Şahin perspektif… Enflasyon eğiliminin halen aşağı doğru dönmediği anlaşılırken, bundan önceki süreçte de enflasyonun geçiciliğine dair saptamaların bir “yanlış okuma” olduğu ortadadır. Bu doğrultuda Fed tarafında hızlandırılmış bir sıkılaşma olmasına yönelik daha fazla beklenti ortaya çıkmaktadır. Fed’in 50 bps’lık faiz artışları serisini bu hafta başlatması kesin gözükürken, bunu iki toplantıda daha bu şekilde devam ettirmesi de neredeyse kesinleşmiştir. Powell’ın son açıklamaları Haziran ve Temmuz toplantılarında 50 bps’lik faiz artışlarının makul görüldüğünü göstermektedir. Bu konudaki rehberlik, Fed’in enflasyonda sürekli ve ikna edici şekilde bir düşüş olana kadar faizleri artırma ve hızlı şekilde nötr orana ulaşılması yönünde. FOMC tutanakları da birçok üyenin bu rotaya uygun bir bakış açısında olduğunu ortaya koydu.

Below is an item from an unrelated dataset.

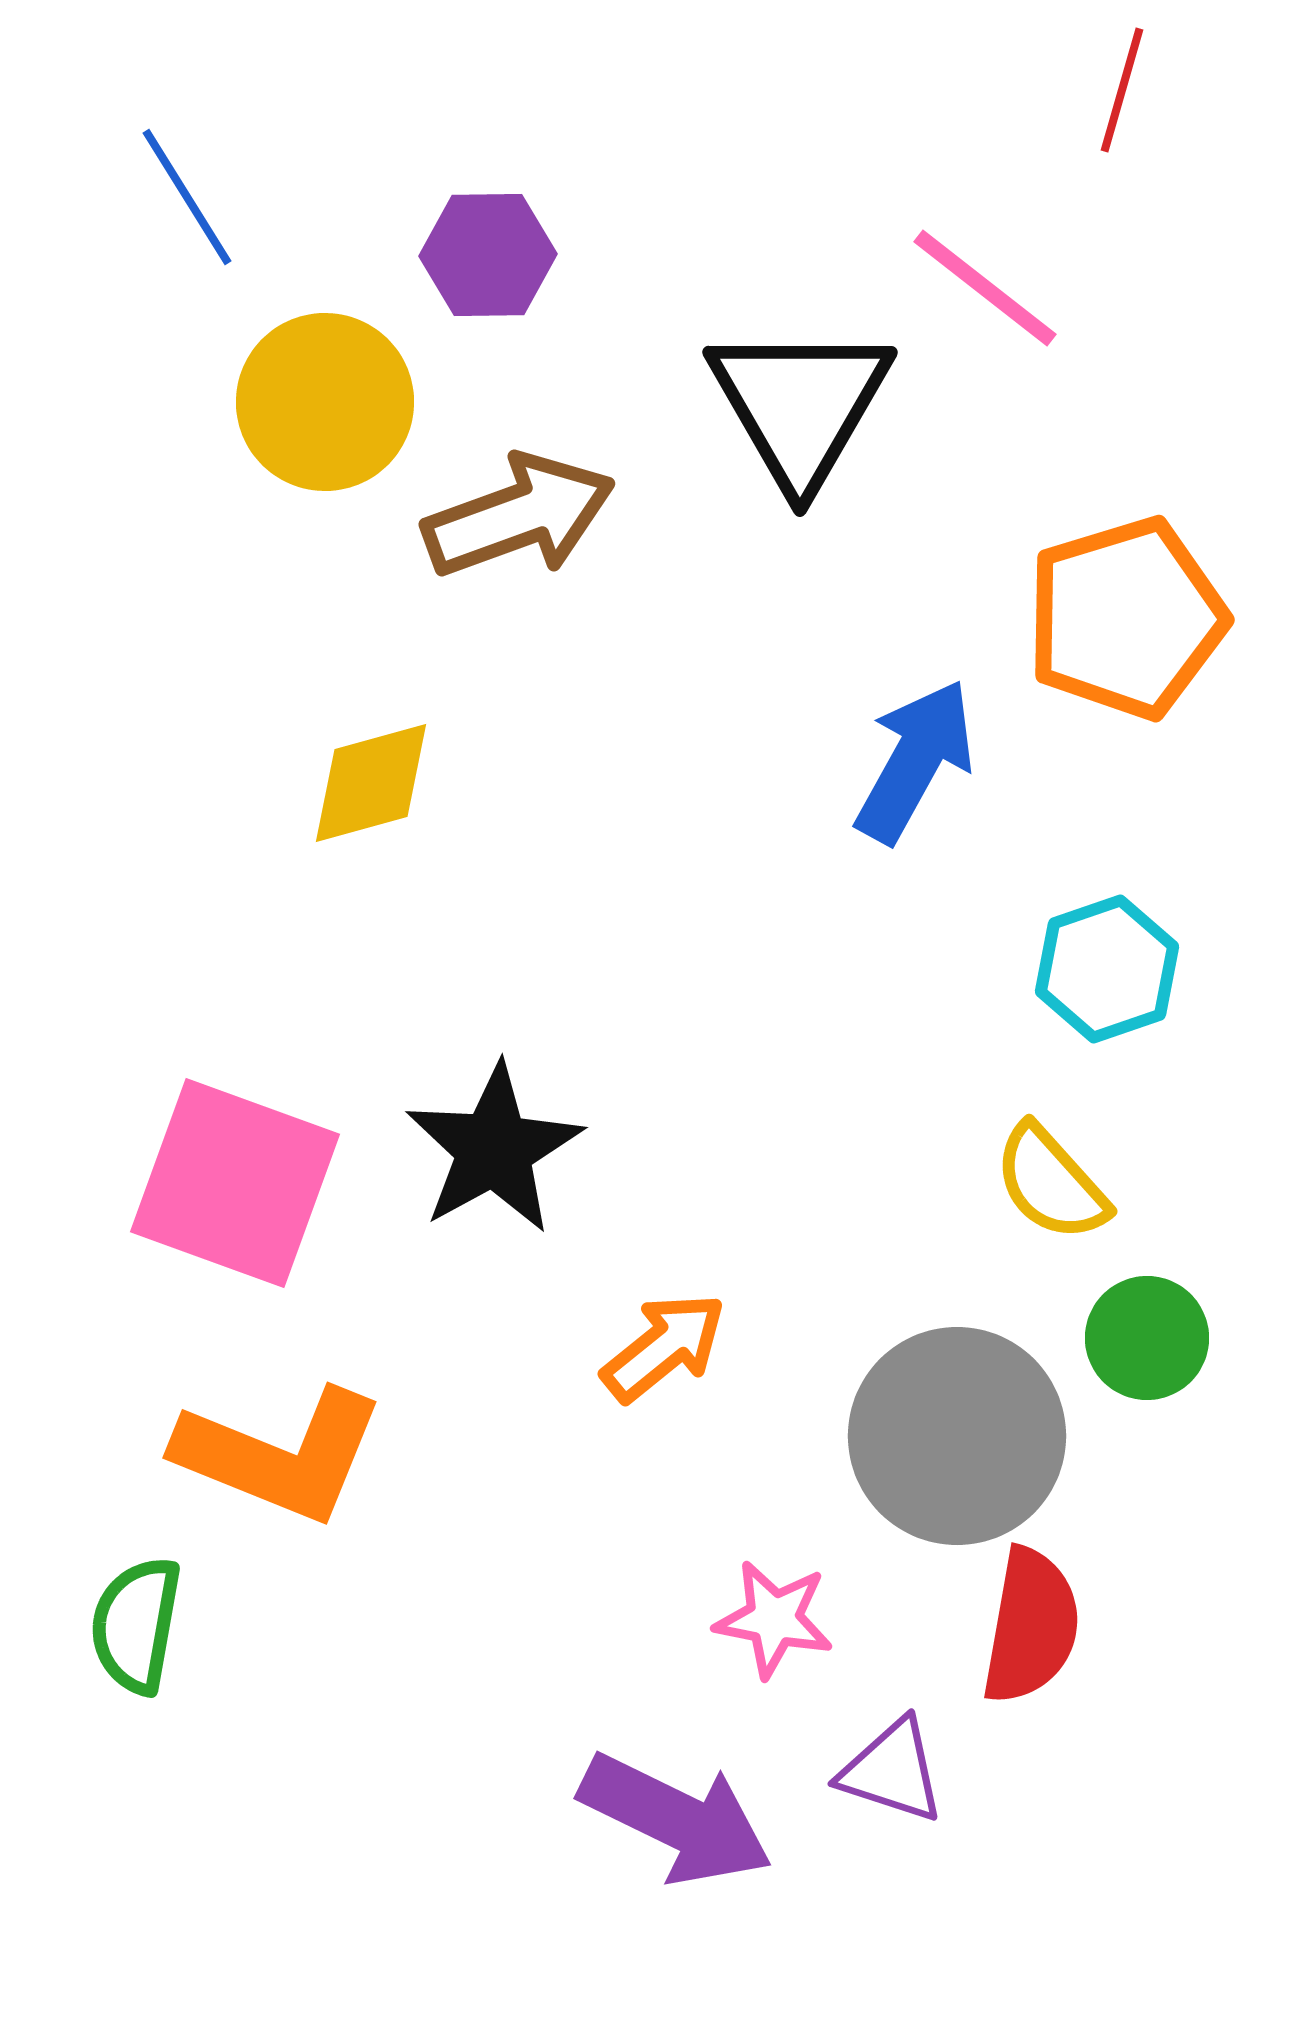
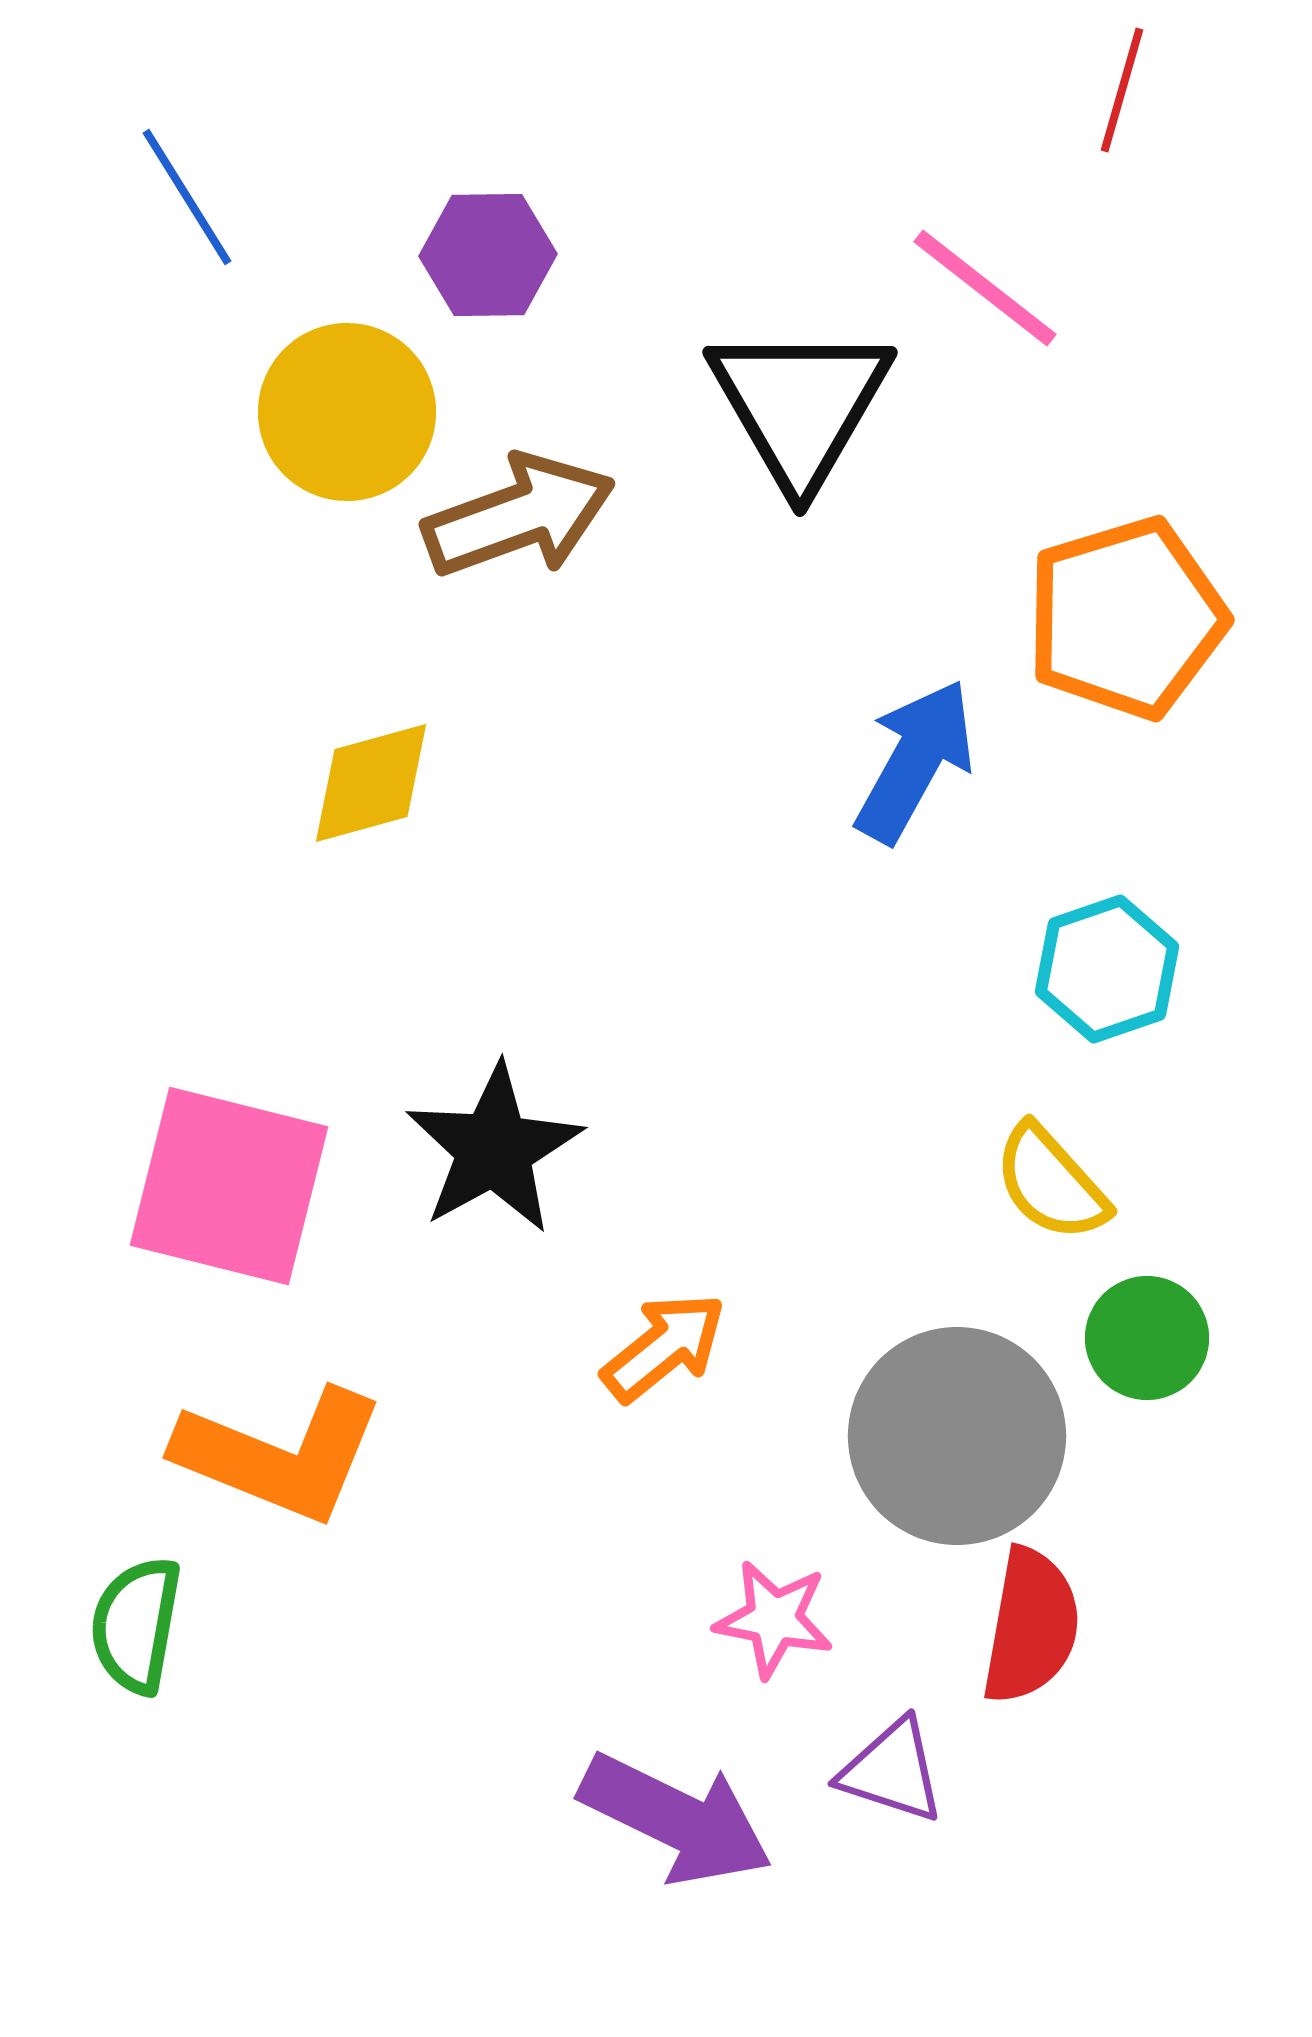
yellow circle: moved 22 px right, 10 px down
pink square: moved 6 px left, 3 px down; rotated 6 degrees counterclockwise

Ekonomik aktivite çekinceleri… Fed’in azalan ekonomik aktivite çerçevesinde faiz artışlarından kaçınma eşiğinden ise henüz tam olarak emin olunamamakta ve faiz artışlarının resesyona yol açıp açmayacağı halen belirsiz. Son tüketici güveni verileri, enflasyonun artık harcama yapma isteğine yönelik erozyon etkisini göstermekle beraber ABD ekonomisinin fiyat artışlarından veya finansal sıkılaşmadan bir talep şoku yaşaması riski bulunmaktadır. Bu perspektif Eylül ayında duraksanabileceğine dair analizleri bir ara öne çıkarsa da, enflasyonu düşürme gerekliliği ve ağırlığı talep enflasyonuna kayan profil Fed’in acı ilacı uygulamada çekingen davranmama ihtimalini daha yüksek göstermektedir.

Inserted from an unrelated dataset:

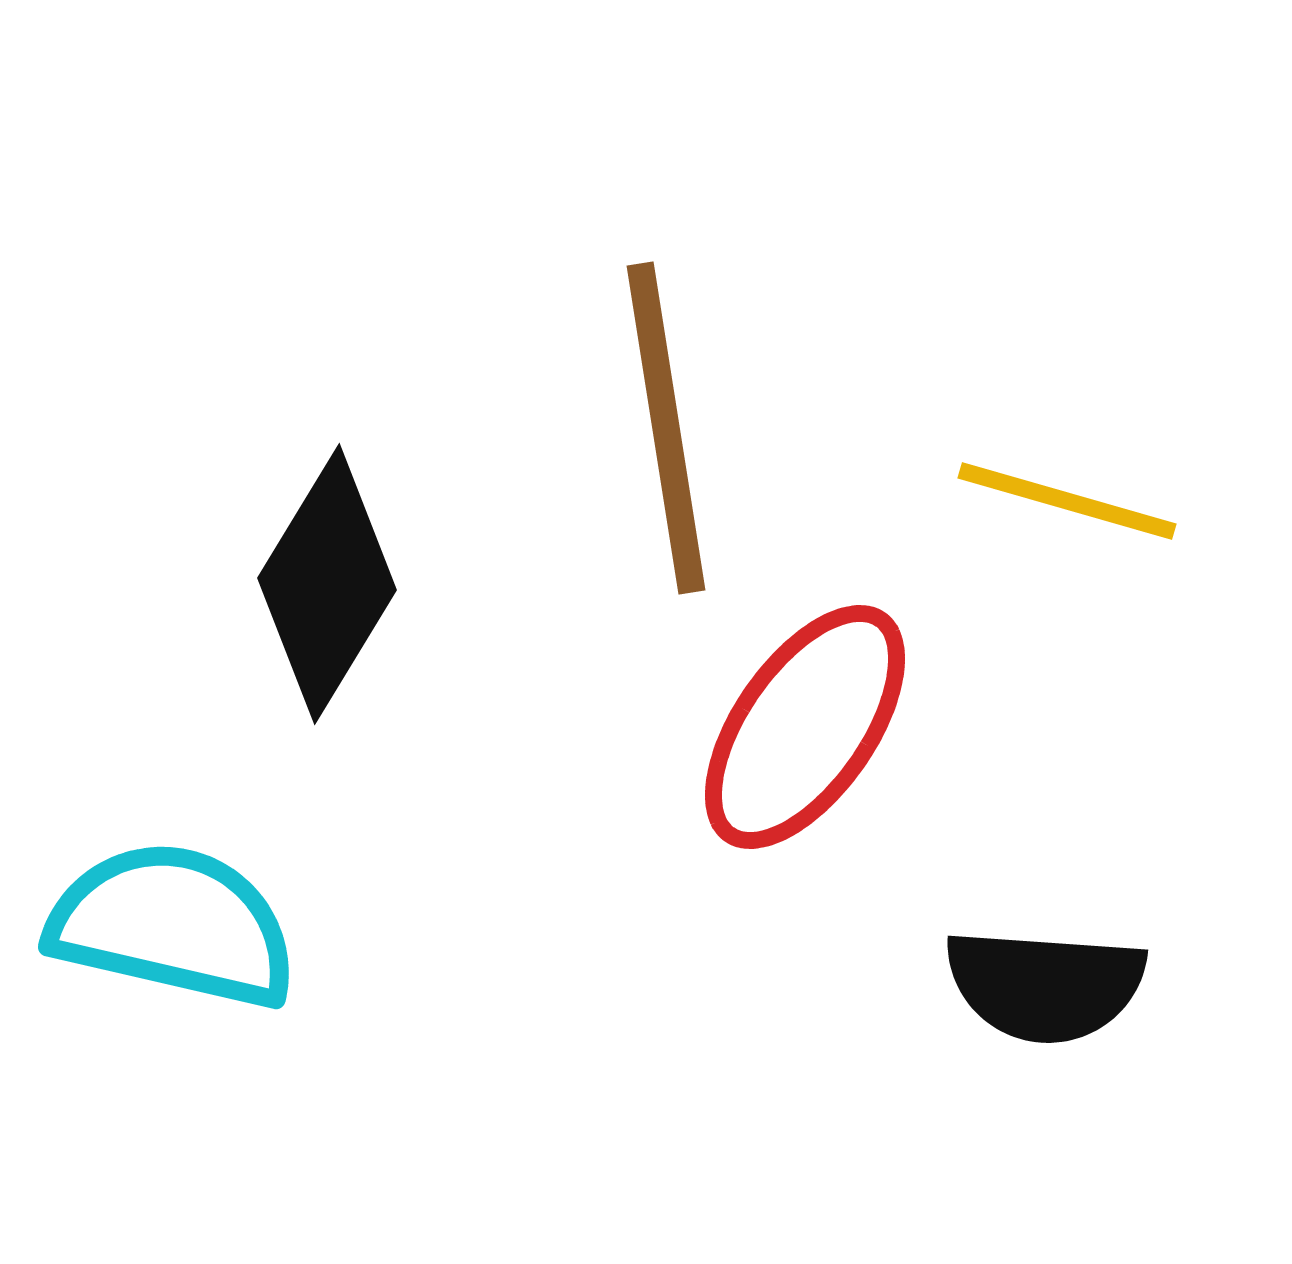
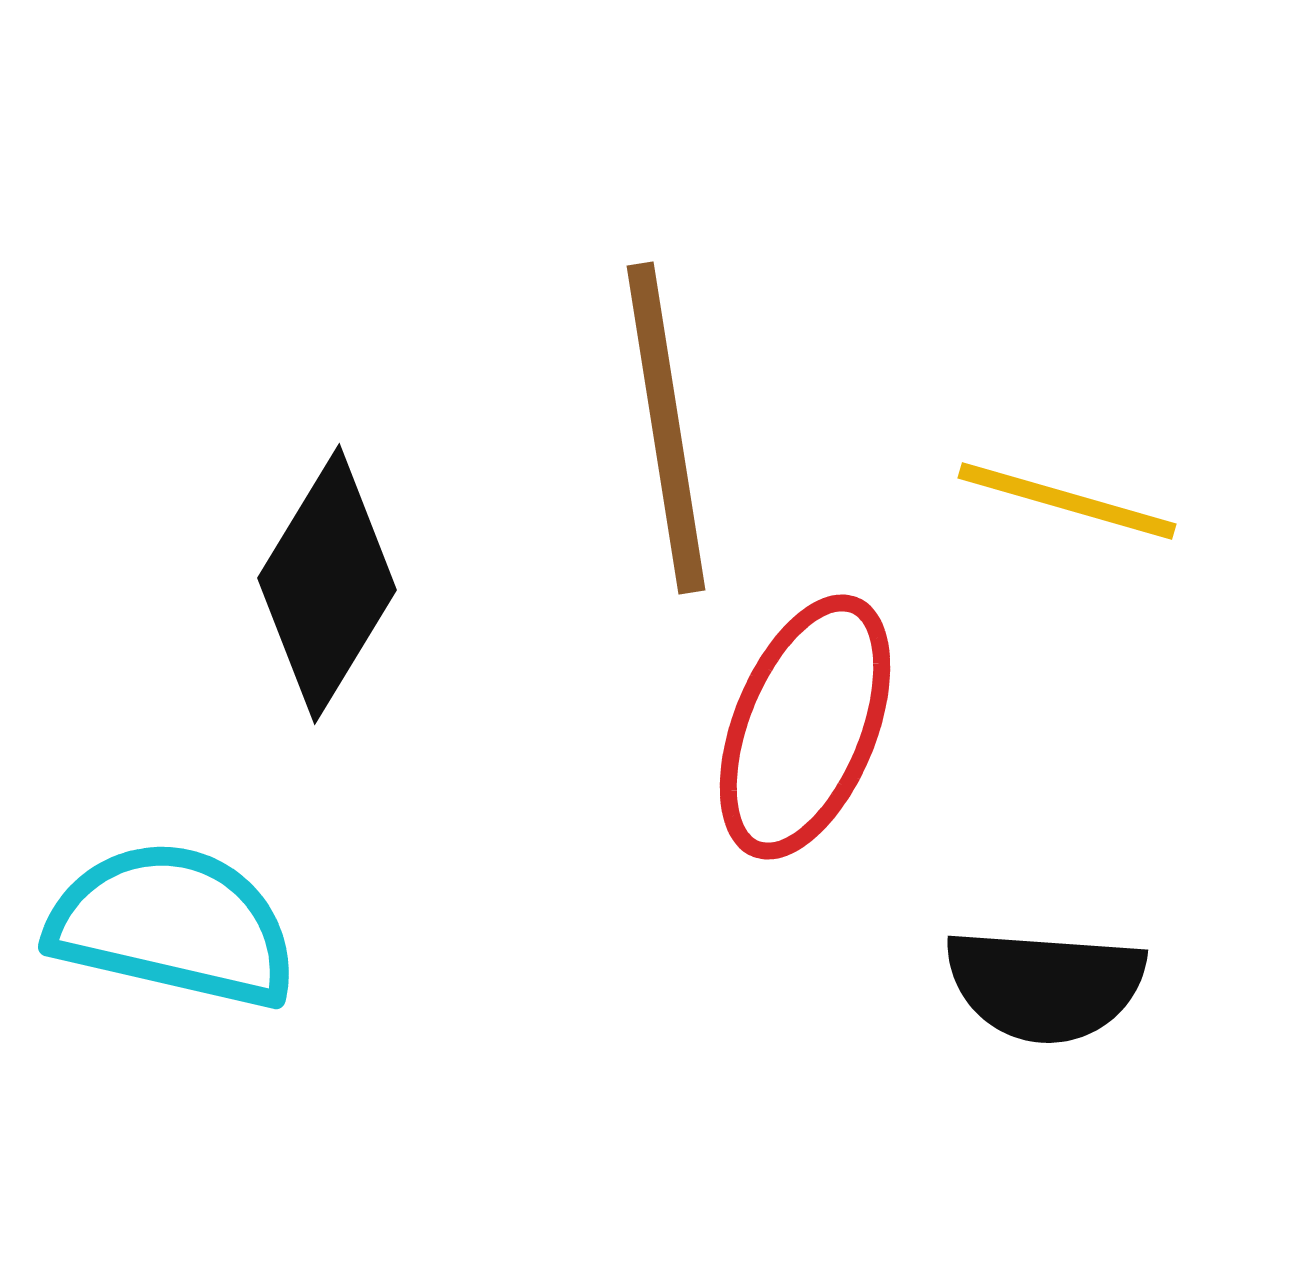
red ellipse: rotated 13 degrees counterclockwise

Avrupa Merkez Bankası gibi, jeopolitik risklerin yarattığı kriz ortamına resesyon potansiyeline anlamında daha yakın duran bir parasal otorite de sıkılaştırma rotasında ilerleme isteğini ortaya koydu. Son toplantısında şahin perspektifi ortaya çıkaran ECB, Temmuz ayında 25 bps faiz artışı sinyalini verirken Eylül toplantısında yeni bir faiz artışı ihtimalini de masaya koydu.
Sonuç? Beklentilerin üzerinde gelen enflasyon verileri ve yüksek fiyat etkilerinin çekirdek endekslerde de yansımalar göstermesi Fed’in 15 Haziran toplantısında 50 bps faiz artışı yapacağı konusunda mutabakatı oluştururken, artık trader fiyatlaması Temmuz ve Eylül toplantılarında da bu serinin devam ettirileceğini göstermektedir. ABD 2 yıllık tahvil faizleri %3,21, 10 yıllık tahvil faizleri de %3,25 ile yukarı hareketini ağırlıklandırdı ve önden yüklemeli bir sıkılaştırma efektini yansıtıyor. Bu seviyeler, 2018 yılındaki zirve piyasa faiz oranları eşiğinin geçilmesi bakımından da önemli. Fed, kredi piyasalarını ve ekonomideki talebi daha sıkı şekilde ele alan politika ayarlamalarını yapma konusunda muhtemelen daha hızlı davranacak ve gelen verilerin enflasyon çıkarımları marjinal beklentiler doğurma noktasında da etki yaratabilecek bir potansiyel oluşturabilir.